Prince, making some old white dudes look like amateurs

I was a very good kid at seventeen. Very, very good. I loved my parents unabashedly. I didn’t drink. I didn’t smoke, not even cigarettes. I didn’t even stay out late. I was like that girl in the Tom Petty song. (I gave my parents their heart attack a couple decades later, when I got on a plane to Baghdad.)

Which is the why the eight hours I spent on the back roads of the Adirondacks with my boyfriend (we’ll call him Doug) and his dad’s friend (we’ll call him Dave) stuck with me. Dave was driving. We were somewhere near Tupper Lake when we set off. I can’t remember where we thought we were going, but as we drove it became very clear to Doug and I that Dave was having some kind of break with reality. With the wisdom of seventeen-year-olds communicating only through eye contact, we decided to ride it out. At forty, I can see it was probably a manic episode. At seventeen, it seemed like Dave was glowing with supernatural power, a state between magic and genius.

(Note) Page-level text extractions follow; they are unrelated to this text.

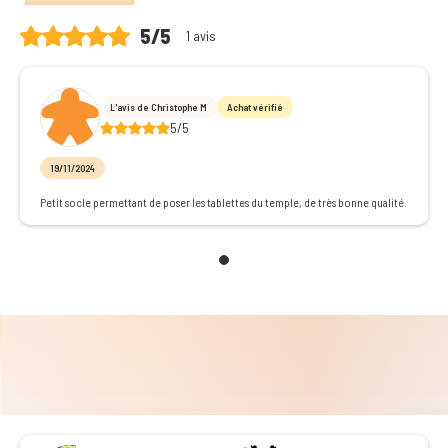
5/5
1 avis
L'avis de Christophe M
Achat vérifié
5/5
19/11/2024
Petit socle permettant de poser les tablettes du temple, de très bonne qualité.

Dave said a lot of things that night. He told me how to tell when you could outrun a cop who wanted to pull you over (you need to know he hasn’t seen your plates yet) and why it’s better to be pulled over by a state trooper than a sheriff. He told me that men would always see me as an object to be captured and I had to remember I was a person.

And he told me that Prince was the Mozart of our day. He went on about Prince for a while. Prince wrote not just his music but all the music that mattered on the radio. He played every instrument on his songs. He wrote lyrics that could change your life. It all blurred together, after a while, but the message stunned me. I had never heard anything like that before. No one had ever said that the work that real live living people were doing was art, too.

That’s what I took home from that night among the red spruce: pop music can be art, real art. That music made today by a queer Black man was every bit as important as the music of dead white guys. That being different could be powerful. That, by association, a brown girl from a dying rust belt city could do work that mattered.

I’ve never tried to outrun a cop.

Dave was right about most men, but not all.

And Prince is the actual epitome of brave.

Pop music is an industry. It is rarely kind to artists. The industry wants to make a disposable product, not art. (see: Kesha) But Prince knew his own worth, and he knew what he wanted – to make art. He developed his talent until it shone like burning. He made his art. And he gave his own name to defend it; the sigil wasn’t a whim. It was guerilla warfare in the defense of art.

Rest in Peace, Prince. You showed us brave.